Pick $S_{i_3}$ that shares an element with $S_{i_2}$ and is different from $S_{i_1},S_{i_2}$.
Pick $S_{i_4}$ that shares an element with $S_{i_3}$ and is different from $S_{i_1},S_{i_2},S_{i_3}$.
Repeat until you have chosen $S_{i_8}$.
Output $S := S_{i_1} \cup \cdots \cup S_{i_8}$.
Running time
This can be implemented in $O(n)$ time. In preprocessing, you build up a hash table that maps $e_j$ to a list of all sets $S_i$ that contain $e_j$. This can be done by scanning through the sets and doing $3n$ inserts into the hash table. Also, build up a second hash table that maps the pair $(e_j,e_k)$ to the list of all sets $S_i$ that contain both $e_j$ and $e_k$. This too can be done by scanning through the sets and doing $6n$ inserts. Then, step 1 of the algorithm above can be implemented efficiently using the second hash table, and each subsequent step can be implemented efficiently using the first hash table. When the algorithm says "pick", you can choose randomly from among all choices. If you ever get stuck (there are no valid choices), you can start over (this is unlikely to happen).
Analysis of optimality
Why does this work? The reason involves some more combinatorics, and relies heavily on the assumption that the $S_i$'s are random.
In particular, under this assumption, I believe it is overwhelmingly likely that the optimal solution covers 9 subsets. My estimates suggest that there is something like a $2/10^6$ chance that there exists a solution that covers 10 subsets; while the chance that there exists a solution that covers 9 subsets is nearly 1. So, we can focus on how to cover 9 subsets.

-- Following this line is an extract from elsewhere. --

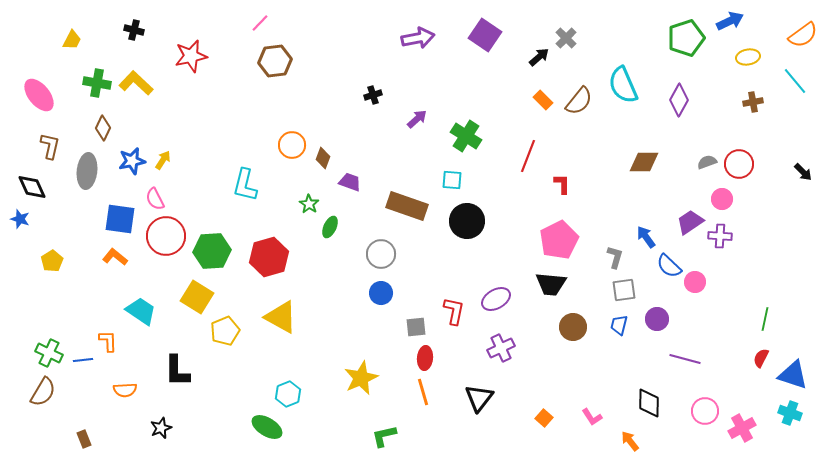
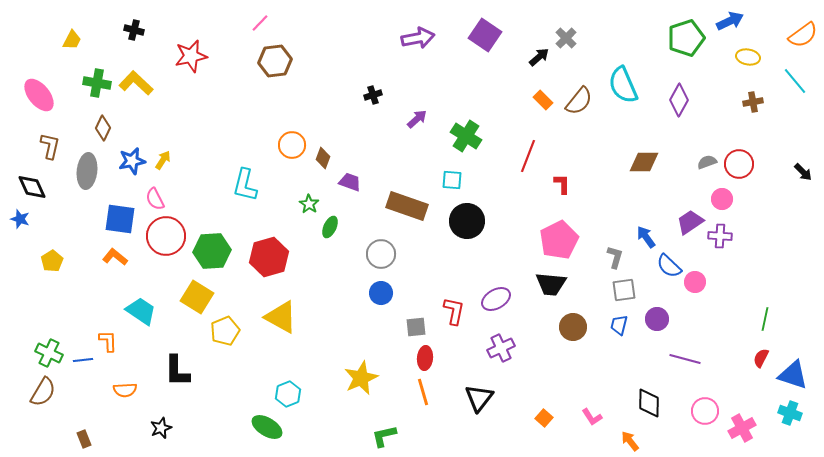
yellow ellipse at (748, 57): rotated 20 degrees clockwise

I also claim that the algorithm above is likely to give a solution that covers 8 subsets. In particular, by construction, if it terminates, it outputs a solution $S$ that covers 8 subsets, namely, it covers $S_{i_1},\dots,S_{i_8}$. Also, by construction, $S$ has $3 \times 8-2-6=16$ variables, as $S_{i_2}$ has two variables in common with $S_{i_1}$, and each subsequent set has one variable in common with the previous sets. Doing some combinatorics, it is overwhelmingly likely that there will exist some pair of sets $S_{i_1},S_{i_2}$ that have two variables in common (in fact we expect about 18 of them on average); and for each, set $S_{i_j}$, it is overwhelmingly likely that there will be another set we can choose for $S_{i_{j+1}}$ that has one variable in common with it (we expect about 8 or 9 of them on average). So the algorithm is overwhelmingly likely to succeed.
Thus, this gives an efficient algorithm that outputs a solution that covers 8 subsets; and the optimal solution likely covers 9 subsets; so this is quite close to optimal.
I hope I got all the combinatorics right... I recommend you test this to see if it actually works out as I am expecting.
Caveats
As a reminder, this only works if the sets are chosen randomly. If they have some structure, it might fail badly. Also, it is very specific to the particular parameter settings you have listed (especially, $n \approx m$).